Quelque larron surviendrait peut-être, qui remplacerait l'oeuf du Chalicodome par le sien. Nous verrons que
de tels larcins ne sont pas supposition gratuite. Toujours est-il que la maçonne ne pond jamais sans avoir aux
mandibules la pelote de mortier nécessaire pour la construction immédiate de l'opercule. L'oeuf chéri ne doit
pas rester un seul instant exposé aux convoitises des maraudeurs.
À ces renseignements je joindrai quelques aperçus généraux qui faciliteront l'intelligence de ce qui va suivre.

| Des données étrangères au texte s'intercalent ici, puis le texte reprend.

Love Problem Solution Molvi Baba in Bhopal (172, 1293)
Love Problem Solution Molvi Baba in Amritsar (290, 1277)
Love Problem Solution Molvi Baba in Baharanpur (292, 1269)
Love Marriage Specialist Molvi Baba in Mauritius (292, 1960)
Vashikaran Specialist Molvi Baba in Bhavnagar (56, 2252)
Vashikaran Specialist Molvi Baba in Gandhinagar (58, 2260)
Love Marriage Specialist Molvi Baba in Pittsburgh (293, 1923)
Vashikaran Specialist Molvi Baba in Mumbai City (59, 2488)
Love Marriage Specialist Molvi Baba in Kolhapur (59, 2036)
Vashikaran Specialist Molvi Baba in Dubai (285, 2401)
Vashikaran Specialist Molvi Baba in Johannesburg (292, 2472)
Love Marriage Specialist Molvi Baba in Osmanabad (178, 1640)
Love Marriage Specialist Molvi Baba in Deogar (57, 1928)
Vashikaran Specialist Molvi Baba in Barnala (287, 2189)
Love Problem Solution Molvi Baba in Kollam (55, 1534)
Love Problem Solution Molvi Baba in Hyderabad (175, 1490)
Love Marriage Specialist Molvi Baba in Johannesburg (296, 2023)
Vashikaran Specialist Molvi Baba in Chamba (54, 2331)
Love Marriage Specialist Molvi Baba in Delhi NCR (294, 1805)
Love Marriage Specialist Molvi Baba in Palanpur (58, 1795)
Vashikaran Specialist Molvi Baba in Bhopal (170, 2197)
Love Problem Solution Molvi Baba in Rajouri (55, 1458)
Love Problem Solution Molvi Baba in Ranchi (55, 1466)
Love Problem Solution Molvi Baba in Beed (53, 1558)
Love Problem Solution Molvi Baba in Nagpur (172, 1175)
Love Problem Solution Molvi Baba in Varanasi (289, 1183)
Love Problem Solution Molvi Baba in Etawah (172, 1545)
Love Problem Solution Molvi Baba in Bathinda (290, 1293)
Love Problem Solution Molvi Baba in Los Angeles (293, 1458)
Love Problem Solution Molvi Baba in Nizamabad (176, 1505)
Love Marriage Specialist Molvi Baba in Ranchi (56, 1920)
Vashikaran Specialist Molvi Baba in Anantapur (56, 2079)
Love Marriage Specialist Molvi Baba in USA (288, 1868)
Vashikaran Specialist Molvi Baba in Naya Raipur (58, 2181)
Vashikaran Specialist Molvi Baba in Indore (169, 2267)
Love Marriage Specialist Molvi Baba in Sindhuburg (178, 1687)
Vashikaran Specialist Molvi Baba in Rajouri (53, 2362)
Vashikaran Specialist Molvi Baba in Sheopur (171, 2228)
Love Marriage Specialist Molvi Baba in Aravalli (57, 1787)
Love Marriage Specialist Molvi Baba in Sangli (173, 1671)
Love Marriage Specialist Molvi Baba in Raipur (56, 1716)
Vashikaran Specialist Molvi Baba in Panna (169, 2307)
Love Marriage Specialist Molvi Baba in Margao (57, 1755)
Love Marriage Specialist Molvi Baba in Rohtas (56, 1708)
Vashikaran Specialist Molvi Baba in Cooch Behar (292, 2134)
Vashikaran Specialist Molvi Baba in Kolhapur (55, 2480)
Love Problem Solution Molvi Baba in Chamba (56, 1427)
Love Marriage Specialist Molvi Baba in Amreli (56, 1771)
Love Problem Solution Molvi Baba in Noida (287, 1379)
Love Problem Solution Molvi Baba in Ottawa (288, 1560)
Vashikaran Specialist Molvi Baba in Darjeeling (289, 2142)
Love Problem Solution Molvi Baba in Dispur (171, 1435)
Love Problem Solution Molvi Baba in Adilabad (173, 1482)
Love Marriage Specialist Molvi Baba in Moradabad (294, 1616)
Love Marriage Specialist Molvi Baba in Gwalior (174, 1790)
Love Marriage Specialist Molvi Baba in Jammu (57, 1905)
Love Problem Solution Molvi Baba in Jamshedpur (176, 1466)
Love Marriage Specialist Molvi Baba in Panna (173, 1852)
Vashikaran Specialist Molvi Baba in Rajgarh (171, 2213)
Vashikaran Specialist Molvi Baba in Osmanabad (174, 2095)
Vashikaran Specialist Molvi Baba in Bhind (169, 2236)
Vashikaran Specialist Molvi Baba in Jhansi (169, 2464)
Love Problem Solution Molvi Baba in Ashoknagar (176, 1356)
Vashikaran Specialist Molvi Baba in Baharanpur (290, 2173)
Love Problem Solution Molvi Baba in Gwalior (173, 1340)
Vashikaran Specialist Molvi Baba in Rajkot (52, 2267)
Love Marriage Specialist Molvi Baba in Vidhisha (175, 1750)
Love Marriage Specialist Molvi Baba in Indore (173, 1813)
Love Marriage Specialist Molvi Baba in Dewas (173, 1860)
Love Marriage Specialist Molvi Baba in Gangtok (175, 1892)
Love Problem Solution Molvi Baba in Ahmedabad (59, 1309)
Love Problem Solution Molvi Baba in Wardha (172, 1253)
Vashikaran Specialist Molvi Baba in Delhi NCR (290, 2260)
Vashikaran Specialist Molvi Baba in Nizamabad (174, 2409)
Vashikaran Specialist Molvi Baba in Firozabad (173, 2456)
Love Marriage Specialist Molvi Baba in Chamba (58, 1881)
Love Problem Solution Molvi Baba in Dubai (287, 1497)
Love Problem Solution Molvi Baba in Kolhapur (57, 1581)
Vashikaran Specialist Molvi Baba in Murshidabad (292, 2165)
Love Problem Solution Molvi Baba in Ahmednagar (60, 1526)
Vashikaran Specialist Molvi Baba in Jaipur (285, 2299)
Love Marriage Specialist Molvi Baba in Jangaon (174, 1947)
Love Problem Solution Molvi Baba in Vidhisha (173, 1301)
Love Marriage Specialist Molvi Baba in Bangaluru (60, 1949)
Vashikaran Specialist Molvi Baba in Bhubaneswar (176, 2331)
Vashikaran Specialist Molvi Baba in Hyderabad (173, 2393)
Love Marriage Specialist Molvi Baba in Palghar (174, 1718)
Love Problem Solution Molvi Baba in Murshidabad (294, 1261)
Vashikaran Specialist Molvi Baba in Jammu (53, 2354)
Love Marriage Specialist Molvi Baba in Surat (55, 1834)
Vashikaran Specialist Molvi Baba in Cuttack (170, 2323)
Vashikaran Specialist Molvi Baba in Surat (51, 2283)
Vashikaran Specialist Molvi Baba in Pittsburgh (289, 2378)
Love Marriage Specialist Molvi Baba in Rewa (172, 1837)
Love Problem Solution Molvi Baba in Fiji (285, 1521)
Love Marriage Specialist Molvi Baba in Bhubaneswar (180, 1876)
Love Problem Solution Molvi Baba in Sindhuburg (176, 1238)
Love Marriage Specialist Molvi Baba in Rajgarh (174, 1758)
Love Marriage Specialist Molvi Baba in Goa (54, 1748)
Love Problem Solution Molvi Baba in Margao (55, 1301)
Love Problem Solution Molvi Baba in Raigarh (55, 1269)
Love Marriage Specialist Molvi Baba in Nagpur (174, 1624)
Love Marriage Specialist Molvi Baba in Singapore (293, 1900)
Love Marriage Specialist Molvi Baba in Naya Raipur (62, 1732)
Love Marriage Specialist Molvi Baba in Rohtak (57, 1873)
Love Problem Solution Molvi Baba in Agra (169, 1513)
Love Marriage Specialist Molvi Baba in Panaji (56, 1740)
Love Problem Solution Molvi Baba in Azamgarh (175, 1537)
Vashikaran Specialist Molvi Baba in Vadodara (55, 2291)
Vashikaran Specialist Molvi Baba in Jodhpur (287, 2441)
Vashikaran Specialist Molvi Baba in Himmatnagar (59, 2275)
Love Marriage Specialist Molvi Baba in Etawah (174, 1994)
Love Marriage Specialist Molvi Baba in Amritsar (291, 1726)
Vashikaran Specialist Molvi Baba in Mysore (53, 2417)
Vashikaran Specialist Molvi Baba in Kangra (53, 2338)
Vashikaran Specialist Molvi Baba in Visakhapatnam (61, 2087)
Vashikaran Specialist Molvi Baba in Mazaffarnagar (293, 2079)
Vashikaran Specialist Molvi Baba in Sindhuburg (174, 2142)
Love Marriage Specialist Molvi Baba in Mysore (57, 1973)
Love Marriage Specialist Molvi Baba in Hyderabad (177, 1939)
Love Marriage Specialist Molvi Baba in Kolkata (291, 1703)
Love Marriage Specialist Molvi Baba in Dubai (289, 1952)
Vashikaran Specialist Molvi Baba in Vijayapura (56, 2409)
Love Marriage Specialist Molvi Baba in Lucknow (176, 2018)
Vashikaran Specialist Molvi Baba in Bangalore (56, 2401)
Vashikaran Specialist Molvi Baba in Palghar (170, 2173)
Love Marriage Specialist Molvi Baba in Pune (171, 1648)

Tant qu'il reste dans les conditions normales, l'insecte a ses actes très rationnellement calculés en vue du but à
obtenir. Quoi de plus logique, par exemple, que les manoeuvres de l'hyménoptère giboyeur paralysant sa proie
pour la conserver fraîche à sa larve, et donner à celle-ci néanmoins pleine sécurité? C'est supérieurement
rationnel; nous ne trouverions pas mieux; et cependant l'insecte n'agit pas ici par raison. S'il raisonnait sa
chirurgie, il serait notre supérieur. Il ne viendra à l'esprit de personne que l'animal puisse, le moins du monde,
se rendre compte de ses savantes vivisections. Ainsi, tant qu'il ne sort pas de la voie à lui tracée, l'insecte peut
accomplir les actes les plus judicieux sans que nous soyons en droit d'y voir la moindre intervention de la
raison.
Qu'adviendrait-il dans des circonstances accidentelles? Ici deux cas sont formellement à distinguer si nous ne
voulons nous exposer à de fortes méprises. Et d'abord l'accident survient dans un ordre de choses dont
l'insecte est en ce moment occupé. En ces conditions, l'animal est capable de parer à l'accident; il continue,
sous une forme similaire, le travail auquel il se livrait; il reste, enfin, dans son état psychique actuel. En
second lieu, l'accident a rapport à un ordre de choses qui remonte plus haut, il a trait à une oeuvre finie dont
l'insecte n'a plus normalement à s'occuper. Pour parer à cet accident, l'animal aurait à remonter son courant
psychique, il aurait à refaire ce qu'il a fait tantôt pour se livrer après à autre chose. L'insecte en est-il capable;
saura-t-il laisser l'actuel pour revenir sur le passé, s'avisera-t-il de revenir sur un travail beaucoup plus urgent
que celui dont il est occupé? Là vraiment seraient des preuves d'un peu de raison. C'est ce que
l'expérimentation décidera.
Voici d'abord quelques faits rentrant dans le premier cas:
Un Chalicodome vient de terminer la première couche du couvercle de la cellule. Il est parti à la recherche
d'une autre pelote de mortier pour consolider l'ouvrage. En son absence, je perce l'opercule avec une aiguille
et j'y fais large brèche intéressant la moitié de l'ouverture. L'insecte revient et répare parfaitement le dégât.
Occupé d'abord du couvercle, il continue son travail en réparant ce couvercle.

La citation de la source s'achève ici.